Langchain and ChatGPT plugins

Recently, ChatGPT added plugins [5], formally supporting these tool-using abilities.

ChatGPT plugins
We’ve implemented initial support for plugins in ChatGPT. Plugins are tools designed specifically for language models with safety as a core principle, and help ChatGPT access up-to-date information, run computations, or use third-party services.

A lot of similar functionality were community-supported by tools like Langchain [6]. From skimming through Langchian's codebase, it seems to be heavily influenced by ReAct [2]. The "Thought", "Action", and "Observations" probably informed the prompt design in Auto-GPT as well.

# Set up the base template
template = """Answer the following questions as best you can, but speaking as a pirate might speak.
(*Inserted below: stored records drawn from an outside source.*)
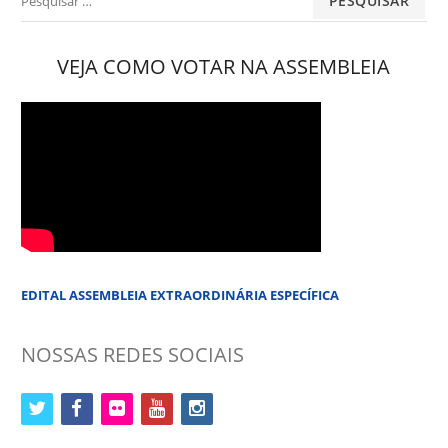
por:
VEJA COMO VOTAR NA ASSEMBLEIA
EDITAL ASSEMBLEIA EXTRAORDINÁRIA ESPECÍFICA
NOSSAS REDES SOCIAIS
twitter
facebook
flickr
youtube
instagram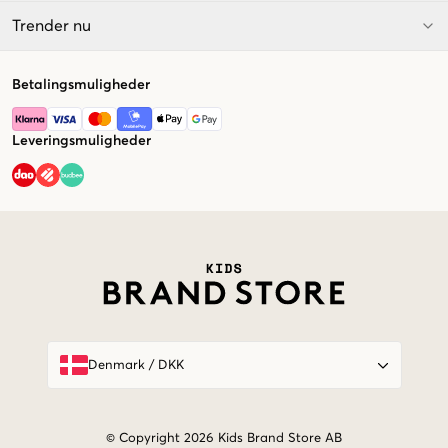
Trender nu
Betalingsmuligheder
Leveringsmuligheder
Market switcher
Denmark
/
DKK
© Copyright 2026 Kids Brand Store AB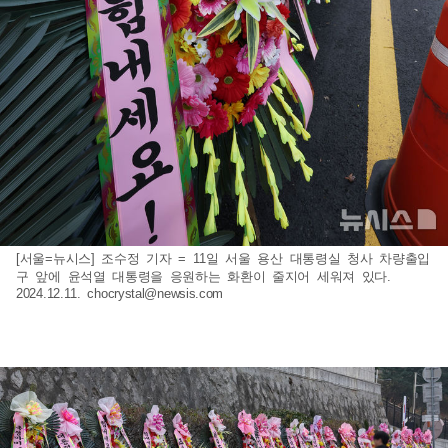
[서울=뉴시스] 조수정 기자 = 11일 서울 용산 대통령실 청사 차량출입
구 앞에 윤석열 대통령을 응원하는 화환이 줄지어 세워져 있다.
2024.12.11.
chocrystal@newsis.com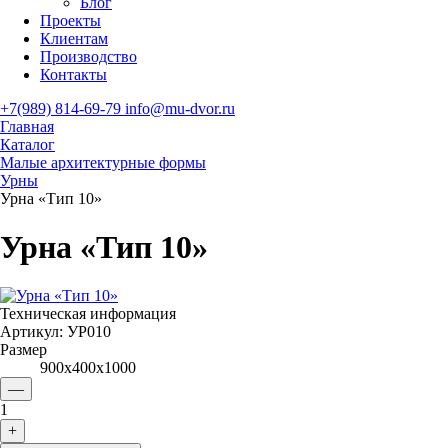
Блог
Проекты
Клиентам
Производство
Контакты
+7(989) 814-69-79
info@mu-dvor.ru
Главная
Каталог
Малые архитектурные формы
Урны
Урна «Тип 10»
Урна «Тип 10»
Техническая информация
Артикул:
УР010
Размер
900х400х1000
—
1
+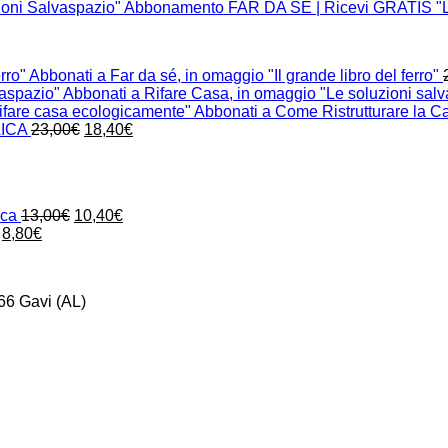
Abbonamento FAR DA SÉ | Ricevi GRATIS "Le
Abbonati a Far da sé, in omaggio "Il grande libro del ferro"
Abbonati a Rifare Casa, in omaggio "Le soluzioni sal
Abbonati a Come Ristrutturare la C
Il
Il
LICA
23,00
€
18,40
€
prezzo
prezzo
originale
attuale
era:
è:
23,00€.
18,40€.
Il
Il
oca
13,00
€
10,40
€
Il
Il
prezzo
prezzo
8,80
€
prezzo
prezzo
originale
attuale
originale
attuale
era:
è:
era:
è:
13,00€.
10,40€.
66 Gavi (AL)
11,00€.
8,80€.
You have access to the following tools:

{tools}

Use the following format:

Question: the input question you must answer
Thought: you should always think about what to do
Action: the action to take, should be one of [{tool_names}]
Action Input: the input to the action
Observation: the result of the action
... (this Thought/Action/Action Input/Observation can repeat N times)
Thought: I now know the final answer
Final Answer: the final answer to the original input question

Begin! Remember to speak as a pirate when giving your final answer. Use lots of "Arg"s

Question: {input}
{agent_scratchpad}"""
Source

Testing the Prompt

I want to see how well ChatGPT can follow the instructions and use tools. Following the Prompt from Langchain above, I asked two questions and provided two fictitious tools (`Search` and `Calculate`). This is just off-the-shelf ChatGPT (with GPT-4) without additional training like WebGPT and Toolformer. ChatGPT actually did quite well in terms of breaking down the task step by step and using tools appropriately.

Takeaways

In the direction of making autonomous agents out of LLMs, there are two groups of methods.

  1. Tool usage-oriented fine-tuning/training: e.g., WebGPT, Toolformer
  2. Fully relying on well-engineered prompts, without fine-tuning a baseline instruction following model: e.g., Langchain, Auto-GPT

I think the ChatGPT plugin capability probably used a combination of both.

References

[1] Wei, Jason, et al. "Chain of thought prompting elicits reasoning in large language models." arXiv preprint arXiv:2201.11903 (2022).

[2] Yao, Shunyu, et al. "ReAct: Synergizing reasoning and acting in language models." arXiv preprint arXiv:2210.03629 (2022).

[3] Nakano, Reiichiro, et al. "WebGPT: Browser-assisted question-answering with human feedback." arXiv preprint arXiv:2112.09332 (2021).

[4] Schick, Timo, et al. "Toolformer: Language models can teach themselves to use tools." arXiv preprint arXiv:2302.04761 (2023).